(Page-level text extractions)

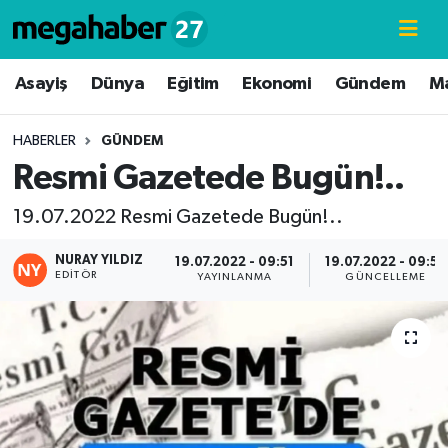
Hava Durumu
Asayiş
Dünya
Eğitim
Ekonomi
Gündem
M
Trafik Durumu
HABERLER
GÜNDEM
Resmi Gazetede Bugün!..
Süper Lig Puan Durumu ve Fikstür
19.07.2022 Resmi Gazetede Bugün!..
Tüm Manşetler
NURAY YILDIZ
19.07.2022 - 09:51
19.07.2022 - 09:53
EDITÖR
Son Dakika Haberleri
YAYINLANMA
GÜNCELLEME
Haber Arşivi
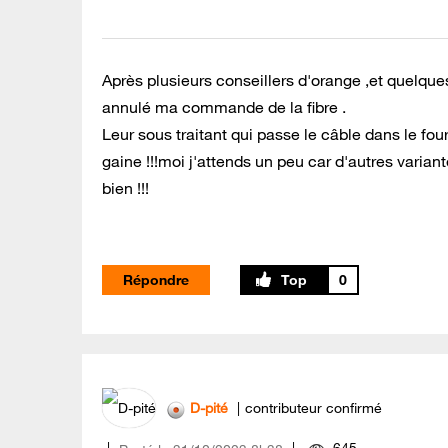
Après plusieurs conseillers d'orange ,et quelq
annulé ma commande de la fibre .
Leur sous traitant qui passe le câble dans le four
gaine !!!moi j'attends un peu car d'autres varian
bien !!!
Répondre
0
D-pité
contributeur confirmé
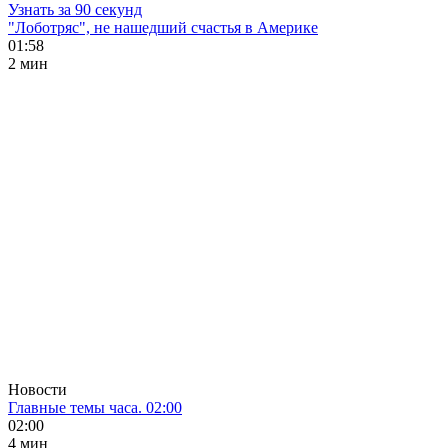
Узнать за 90 секунд
"Лоботряс", не нашедший счастья в Америке
01:58
2 мин
Новости
Главные темы часа. 02:00
02:00
4 мин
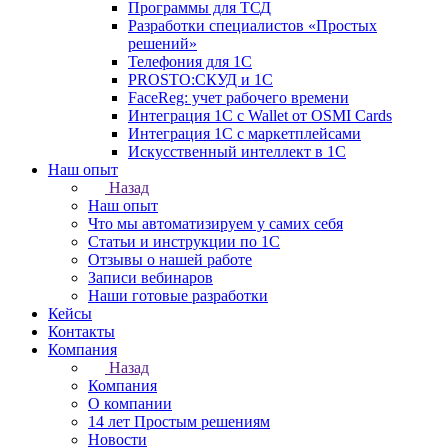
Программы для ТСД
Разработки специалистов «Простых
решений»
Телефония для 1С
PROSTO:СКУД и 1С
FaceReg: учет рабочего времени
Интеграция 1С с Wallet от OSMI Cards
Интеграция 1С с маркетплейсами
Искусственный интеллект в 1С
Наш опыт
Назад
Наш опыт
Что мы автоматизируем у самих себя
Статьи и инструкции по 1С
Отзывы о нашей работе
Записи вебинаров
Наши готовые разработки
Кейсы
Контакты
Компания
Назад
Компания
О компании
14 лет Простым решениям
Новости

▶ [DIRECTIONS FOR THIS TASK]: Please transcribe word for word the lines from the one bearing "Trafik Durumu" through the last line of the records above, omitting the pictures.

▶ [FINISHED TASK]:
Trafik Durumu
HABERLER
GÜNDEM
Resmi Gazetede Bugün!..
Süper Lig Puan Durumu ve Fikstür
19.07.2022 Resmi Gazetede Bugün!..
Tüm Manşetler
NURAY YILDIZ
19.07.2022 - 09:51
19.07.2022 - 09:53
EDITÖR
Son Dakika Haberleri
YAYINLANMA
GÜNCELLEME
Haber Arşivi
Après plusieurs conseillers d'orange ,et quelq
annulé ma commande de la fibre .
Leur sous traitant qui passe le câble dans le four
gaine !!!moi j'attends un peu car d'autres varian
bien !!!
Répondre
0
D-pité
contributeur confirmé
Узнать за 90 секунд
"Лоботряс", не нашедший счастья в Америке
01:58
2 мин
Новости
Главные темы часа. 02:00
02:00
4 мин
Программы для ТСД
Разработки специалистов «Простых
решений»
Телефония для 1С
PROSTO:СКУД и 1С
FaceReg: учет рабочего времени
Интеграция 1С с Wallet от OSMI Cards
Интеграция 1С с маркетплейсами
Искусственный интеллект в 1С
Наш опыт
Назад
Наш опыт
Что мы автоматизируем у самих себя
Статьи и инструкции по 1С
Отзывы о нашей работе
Записи вебинаров
Наши готовые разработки
Кейсы
Контакты
Компания
Назад
Компания
О компании
14 лет Простым решениям
Новости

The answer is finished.